Nadszedł czas przygotowań
Kończy się rok, który, jeśli spojrzymy na kalendarz wydarzeń, niczym szczególnym się nie wyróżnia. Czy to prawda? Nie do końca, ponieważ był to okres przygotowań, gdyż inwestycje związane z dotacjami unijnymi w nowej perspektywie finansowej zaczną się dopiero w przyszłym roku. Ale kiedyś trzeba było je zaplanować. Pewnie w następnym roku nabiorą tempa prace związane z nowym Prawem wodnym. Coraz częściej i głośniej mówi się też o regulatorze. Niczego nie zmieni powiedzenie, że nie chcemy, i już. Trzeba się przygotować do merytorycznej dyskusji, nie tylko między przedsiębiorstwami.
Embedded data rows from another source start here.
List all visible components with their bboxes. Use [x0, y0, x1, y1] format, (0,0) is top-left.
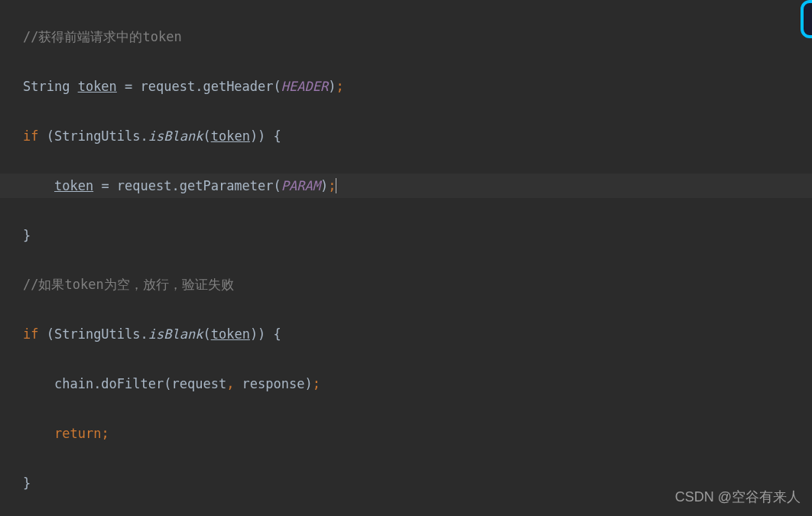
- constant: HEADER: [281, 74, 328, 99]
- watermark: CSDN @空谷有来人: [675, 484, 801, 510]
- code-line: if (StringUtils.isBlank(token)) {: [23, 322, 812, 347]
- code-line: chain.doFilter(request, response);: [23, 372, 812, 397]
- cursor: [336, 178, 336, 193]
- code-line: //获得前端请求中的token: [23, 24, 812, 50]
- code-line: String token = request.getHeader(HEADER)…: [23, 74, 812, 99]
- code-line-active: token = request.getParameter(PARAM);: [0, 174, 812, 199]
- variable: token: [78, 74, 117, 99]
- code-line: if (StringUtils.isBlank(token)) {: [23, 124, 812, 149]
- code-line: //如果token为空，放行，验证失败: [23, 272, 812, 297]
- comment: //获得前端请求中的token: [23, 24, 182, 49]
- code-editor[interactable]: //获得前端请求中的token String token = request.g…: [0, 0, 812, 516]
- code-line: return;: [23, 421, 812, 446]
- logo-icon: [789, 0, 812, 38]
- code-line: }: [23, 222, 812, 248]
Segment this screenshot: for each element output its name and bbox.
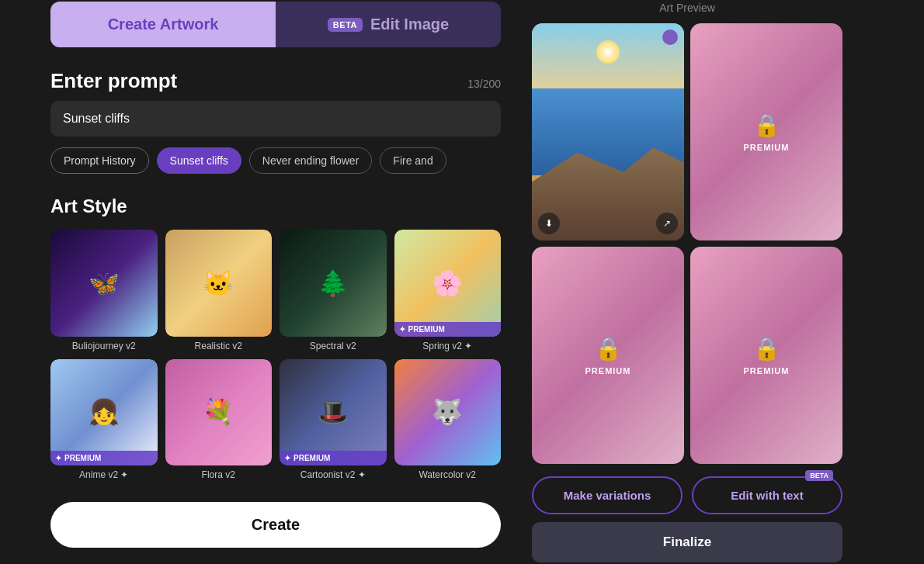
art-label-flora: Flora v2 [165, 469, 273, 480]
prompt-header: Enter prompt 13/200 [50, 69, 501, 93]
download-icon[interactable]: ⬇ [538, 213, 560, 234]
left-panel: Create Artwork BETA Edit Image Enter pro… [50, 2, 501, 562]
prompt-counter: 13/200 [467, 78, 501, 90]
lock-icon-1: 🔒 [753, 112, 780, 138]
expand-icon[interactable]: ↗ [656, 213, 678, 234]
premium-overlay-spring: ✦ PREMIUM [394, 322, 502, 337]
chip-prompt-history[interactable]: Prompt History [50, 147, 149, 174]
chip-never-ending-flower[interactable]: Never ending flower [249, 147, 373, 174]
art-label-watercolor: Watercolor v2 [394, 469, 502, 480]
art-preview-title: Art Preview [532, 2, 842, 14]
art-label-anime: Anime v2 ✦ [50, 469, 158, 480]
lock-icon-3: 🔒 [753, 336, 780, 362]
art-item-realistic[interactable]: 🐱 Realistic v2 [165, 230, 273, 351]
create-button[interactable]: Create [50, 502, 501, 548]
premium-text-2: PREMIUM [585, 366, 631, 375]
art-item-flora[interactable]: 💐 Flora v2 [165, 359, 273, 481]
sun [596, 40, 620, 64]
tab-bar: Create Artwork BETA Edit Image [50, 2, 501, 47]
premium-text-1: PREMIUM [744, 143, 790, 152]
tab-edit-label: Edit Image [370, 16, 449, 33]
preview-premium-3: 🔒 PREMIUM [690, 247, 842, 464]
landscape-art [532, 23, 684, 240]
art-label-buliojourney: Buliojourney v2 [50, 341, 158, 351]
edit-with-text-button[interactable]: Edit with text BETA [692, 476, 842, 514]
prompt-title: Enter prompt [50, 69, 177, 93]
preview-premium-1: 🔒 PREMIUM [690, 23, 842, 240]
tab-edit[interactable]: BETA Edit Image [276, 2, 501, 47]
beta-badge: BETA [328, 18, 363, 32]
action-buttons: Make variations Edit with text BETA [532, 476, 842, 514]
prompt-input[interactable] [50, 101, 501, 137]
preview-premium-2: 🔒 PREMIUM [532, 247, 684, 464]
tab-create[interactable]: Create Artwork [50, 2, 276, 47]
chip-fire-and[interactable]: Fire and [380, 147, 446, 174]
art-item-watercolor[interactable]: 🐺 Watercolor v2 [394, 359, 502, 481]
art-item-anime[interactable]: 👧 ✦ PREMIUM Anime v2 ✦ [50, 359, 158, 481]
chips-row: Prompt History Sunset cliffs Never endin… [50, 147, 501, 174]
preview-dot[interactable] [662, 29, 678, 45]
chip-sunset-cliffs[interactable]: Sunset cliffs [157, 147, 241, 174]
art-label-realistic: Realistic v2 [165, 341, 273, 351]
art-label-spectral: Spectral v2 [280, 341, 387, 351]
art-item-buliojourney[interactable]: 🦋 Buliojourney v2 [50, 230, 158, 351]
preview-icon-bar: ⬇ ↗ [538, 213, 678, 234]
edit-beta-badge: BETA [805, 470, 833, 481]
art-item-cartoonist[interactable]: 🎩 ✦ PREMIUM Cartoonist v2 ✦ [280, 359, 387, 481]
art-label-cartoonist: Cartoonist v2 ✦ [280, 469, 387, 480]
premium-text-3: PREMIUM [744, 366, 790, 375]
make-variations-button[interactable]: Make variations [532, 476, 683, 514]
art-label-spring: Spring v2 ✦ [394, 341, 502, 351]
art-style-grid: 🦋 Buliojourney v2 🐱 Realistic v2 🌲 Spect… [50, 230, 501, 480]
right-panel: Art Preview ⬇ ↗ 🔒 PREMIUM [532, 2, 842, 562]
main-container: Create Artwork BETA Edit Image Enter pro… [35, 0, 889, 564]
finalize-button[interactable]: Finalize [532, 522, 842, 562]
edit-with-text-label: Edit with text [731, 489, 803, 502]
art-style-title: Art Style [50, 195, 501, 217]
premium-overlay-cartoonist: ✦ PREMIUM [280, 451, 387, 465]
art-item-spectral[interactable]: 🌲 Spectral v2 [280, 230, 387, 351]
art-item-spring[interactable]: 🌸 ✦ PREMIUM Spring v2 ✦ [394, 230, 502, 351]
lock-icon-2: 🔒 [595, 336, 622, 362]
preview-grid: ⬇ ↗ 🔒 PREMIUM 🔒 PREMIUM 🔒 PREMIUM [532, 23, 842, 464]
preview-main: ⬇ ↗ [532, 23, 684, 240]
premium-overlay-anime: ✦ PREMIUM [50, 451, 158, 465]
I tak mija ten zupełnie niepozorny czas przygotowań. Czy właściwie go wykorzystamy?
Czas zjednoczenia
Chciałbym, żebyśmy w przyszłym roku jako branża mówili jednym głosem. Abyśmy przezwyciężyli podziały na małych i dużych, na tych, którzy są reprezentowani w Radzie Izby i tych, których przedstawicieli tam nie ma. Jeśli sobie z tym nie poradzimy, to poniesiemy klęskę. Przegramy jako branża i jako przedsiębiorstwa. A to byłoby bardzo złe, zwłaszcza gdy udało nam się zachować, pomimo tych wszystkich podziałów, jedność organizacyjną. Teraz, kiedy w wielu innych obszarach następują podziały, my powinniśmy pokazać, że potrafimy je przezwyciężać. W związku z tym przypominają mi się słowa jednej z piosenek S. Soyki: ?dlaczego nie mówimy o tym, co nas boli, otwarcie, budowa ściany między nami, marna sztuka?? Dlatego chciałbym zaproponować szerszą i szczerą rozmowę z ...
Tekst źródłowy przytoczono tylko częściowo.